Three hundred years later they rang to the first airing of a simple folk song that was to become an anthem uniting Scots the world over.
More recently they have reverberated with water-cooler chit-chat as the 17th century Huguenot Temple in New Town's Hart Street Lane has been home to local architects and engineers. Now with the property back on the market the chance to write the building's next chapter is on offer.

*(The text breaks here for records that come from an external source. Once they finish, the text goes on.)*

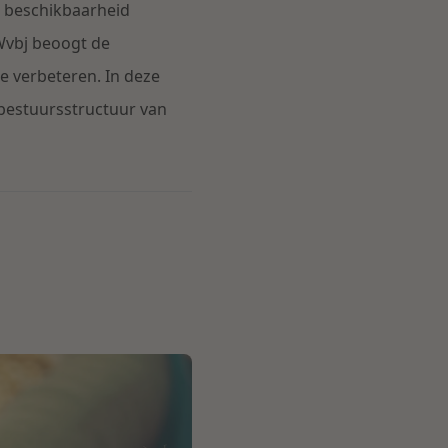
g beschikbaarheid
Wvbj beoogt de
te verbeteren. In deze
 bestuursstructuur van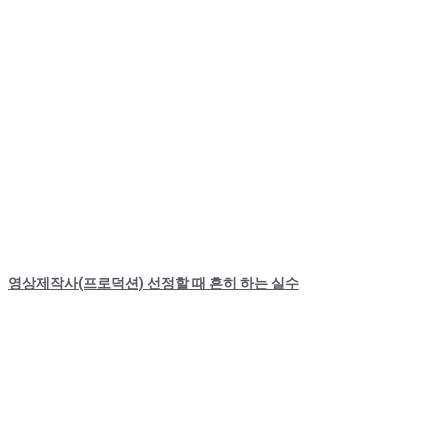
영상제작사(프로덕션) 선정할 때 흔히 하는 실수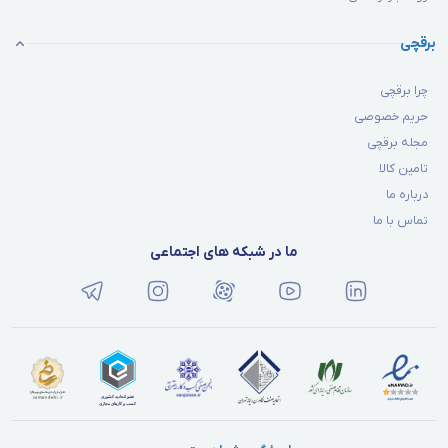
برقچی
چرا برقچی
حریم خصوصی
مجله برقچی
تامین کالا
درباره ما
تماس با ما
ما در شبکه های اجتماعی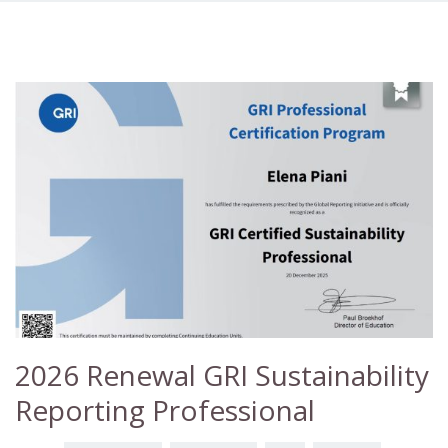
2026 Renewal GRI Sustainability
Reporting Professional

Its origins would have been unique as a selling point - but its claim as an icon on the Edinburgh cityscape is strengthened by being the recording venue at which the strains of Flower Of Scotland were first heard.
In the early 70s, the song was no more than a number in The Corries' songbook.
But its adoption by a group of Scotland rugby players on the Lions tour to South Africa in 1974 was the start of a worldwide phenomenon.
It will open proceedings as usual tonight when Scotland host the Faroe Islands at Pittodrie, and hopefully give Craig Levein's team the tingle up the spine that is claimed for this commemoration of a 14th century battle with England.
Although now called The Monastery the building is unlikely to have been a monastery as the Huguenot Church was Protestant. But its architecture suggests a religious use at some point in time.
Title deeds show that the ground floor was used as a chapel and the upper two floors, which are now for sale, were used as a dwelling house.
The temple stood at the heart of the Huguenot community, who in 1730 had been granted the land at Broughton Head by the city's Town Council, which had been given it by the Trustees of George Heriot's Hospital "for the behoof of refugees or their descendents who had come from France, after the revocation of the Edict of Nantes..."
Picardie village was built in 1809 for French and later Dutch linen weavers who were brought in by the Scottish Board of Manufacturers to improve the quality of linen production in Scotland. Economically unsuccessful, some left for the Huguenot Church in Spittalfields, London, others, for Ireland.
They left behind the French placenames, Picardy Place, and Bordeaux _ Burdiehouse, along with the temple.
Later, in around 1948, the name The Monastery was adopted. From the 1960s to 1997 the building served as a recording studio.
The conversion property, which agents Graham & Sibbald say is suitable to continue as an office or become a residence, has ben placed on the market for offers over 220,000.
Sandy Halliday, principal and engineering team leader at Gaia Architects, the current owners, who are moving offices, said that those who have worked there since 1997 have felt a sense of privilege.
She said: "We've done quite a bit of looking into the history and it appears to have been a Huguenot temple, not a monastery, and we think the only Huguenot temple in Scotland.
"It's a lovely peaceful and calm place to work but it also has the potential to be converted into a nice home.
"It's clearly had a lot of lives and will no doubt have many more."